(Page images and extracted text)
= Beginning of Section =
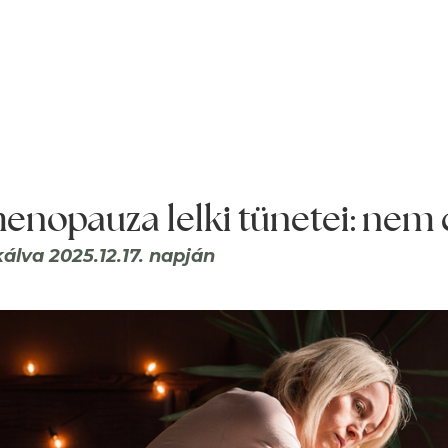
enopauza lelki tünetei: nem c
kálva 2025.12.17. napján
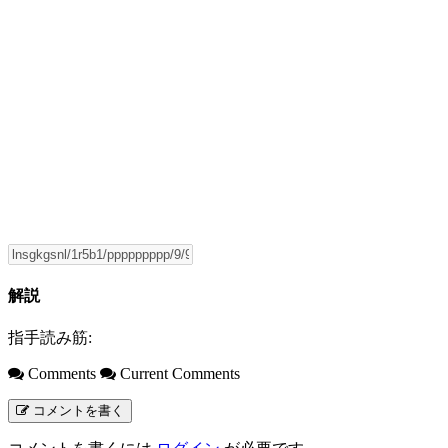
解説
指手読み筋:
Comments
Current Comments
コメントを書く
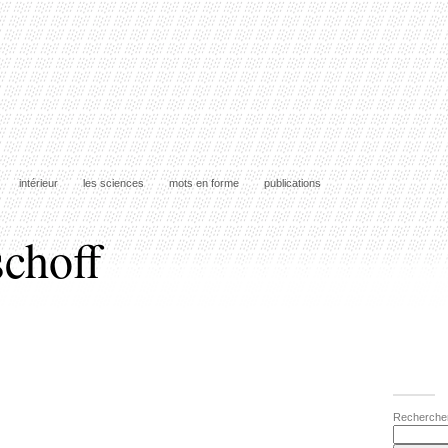
intérieur
les sciences
mots en forme
publications
schoff
Recherche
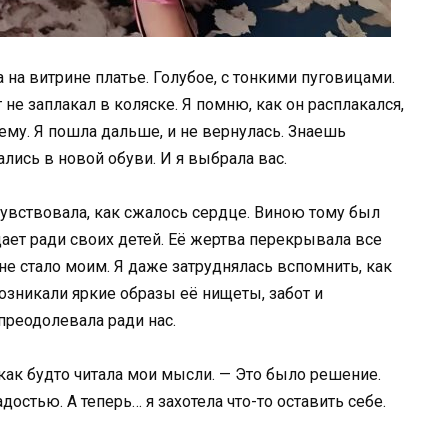
 на витрине платье. Голубое, с тонкими пуговицами.
т не заплакал в коляске. Я помню, как он расплакался,
ему. Я пошла дальше, и не вернулась. Знаешь
ались в новой обуви. И я выбрала вас.
очувствовала, как сжалось сердце. Виною тому был
ает ради своих детей. Её жертва перекрывала все
 не стало моим. Я даже затруднялась вспомнить, как
озникали яркие образы её нищеты, забот и
преодолевала ради нас.
 как будто читала мои мысли. — Это было решение.
достью. А теперь… я захотела что-то оставить себе.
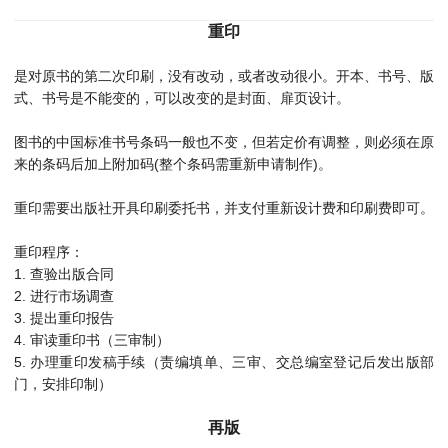
重印
是对原书的第二次印刷，没有改动，或者改动很小。开本、书号、版
式、书号是不能变的，可以改变的是封面、扉页设计。
图书的中国标准书号条码一般也不变，但若定价有调整，则必须在原
来的条码后加上附加码(整个条码需重新申请制作)。
重印需要出版社开具印刷委托书，并支付重新设计费和印刷费即可。
重印程序：
1. 查验出版合同
2. 进行市场调查
3. 提出重印报告
4. 审读重印书（三审制）
5. 办理重印发稿手续（责编填单、三审、交总编室登记后发出版部
门，安排印制）
再版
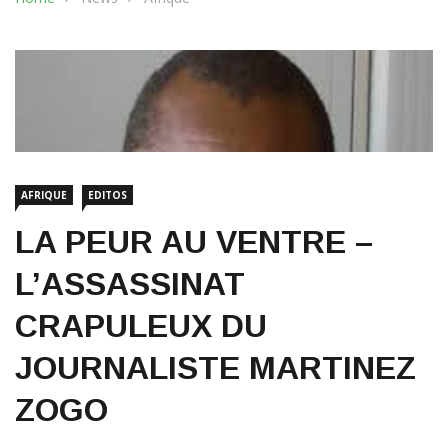
AFRIQUE
EDITOS
LA PEUR AU VENTRE –
L’ASSASSINAT
CRAPULEUX DU
JOURNALISTE MARTINEZ
ZOGO
29 janvier 2023
918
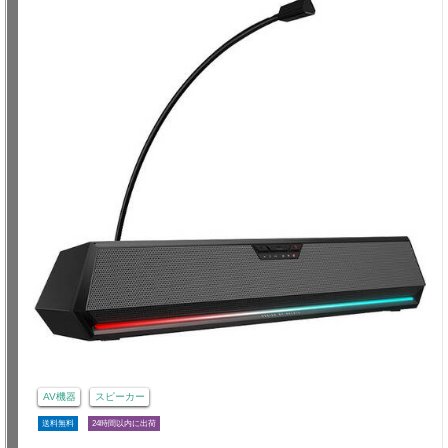
AV機器
スピーカー
送料無料
24時間以内に出荷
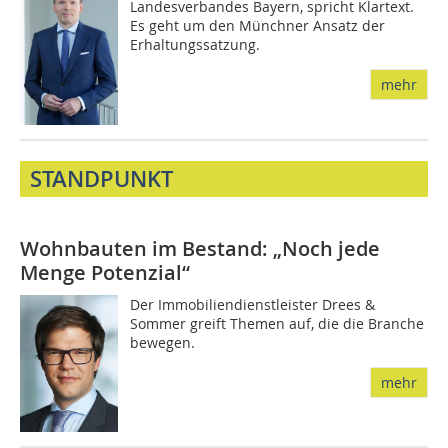
Landesverbandes Bayern, spricht Klartext.
Es geht um den Münchner Ansatz der
Erhaltungssatzung.
mehr
STANDPUNKT
Wohnbauten im Bestand: „Noch jede
Menge Potenzial“
Der Immobiliendienstleister Drees &
Sommer greift Themen auf, die die Branche
bewegen.
mehr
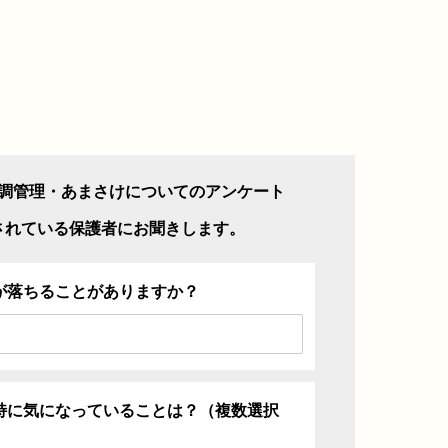
調管理・あまさけについてのアンケート
されている保護者にお聞きします。
が落ちることがありますか？
特に気になっていることは？（複数選択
= End of Section =
Reproduce the data above verbatim, minus any images.

# Output below:
enopauza lelki tünetei: nem c
kálva 2025.12.17. napján
解説
指手読み筋:
Comments
Current Comments
コメントを書く
intérieur
les sciences
mots en forme
publications
schoff
Recherche
 на витрине платье. Голубое, с тонкими пуговицами.
т не заплакал в коляске. Я помню, как он расплакался,
ему. Я пошла дальше, и не вернулась. Знаешь
ались в новой обуви. И я выбрала вас.
очувствовала, как сжалось сердце. Виною тому был
ает ради своих детей. Её жертва перекрывала все
 не стало моим. Я даже затруднялась вспомнить, как
озникали яркие образы её нищеты, забот и
преодолевала ради нас.
 как будто читала мои мысли. — Это было решение.
достью. А теперь… я захотела что-то оставить себе.
重印
是对原书的第二次印刷，没有改动，或者改动很小。开本、书号、版
式、书号是不能变的，可以改变的是封面、扉页设计。
图书的中国标准书号条码一般也不变，但若定价有调整，则必须在原
来的条码后加上附加码(整个条码需重新申请制作)。
重印需要出版社开具印刷委托书，并支付重新设计费和印刷费即可。
重印程序：
1. 查验出版合同
2. 进行市场调查
3. 提出重印报告
4. 审读重印书（三审制）
5. 办理重印发稿手续（责编填单、三审、交总编室登记后发出版部
门，安排印制）
再版
AFRIQUE
EDITOS
LA PEUR AU VENTRE –
L’ASSASSINAT
CRAPULEUX DU
JOURNALISTE MARTINEZ
ZOGO
29 janvier 2023
918
AV機器
スピーカー
送料無料
24時間以内に出荷
Landesverbandes Bayern, spricht Klartext.
Es geht um den Münchner Ansatz der
Erhaltungssatzung.
mehr
STANDPUNKT
Wohnbauten im Bestand: „Noch jede
Menge Potenzial“
Der Immobiliendienstleister Drees &
Sommer greift Themen auf, die die Branche
bewegen.
mehr
調管理・あまさけについてのアンケート
されている保護者にお聞きします。
が落ちることがありますか？
特に気になっていることは？（複数選択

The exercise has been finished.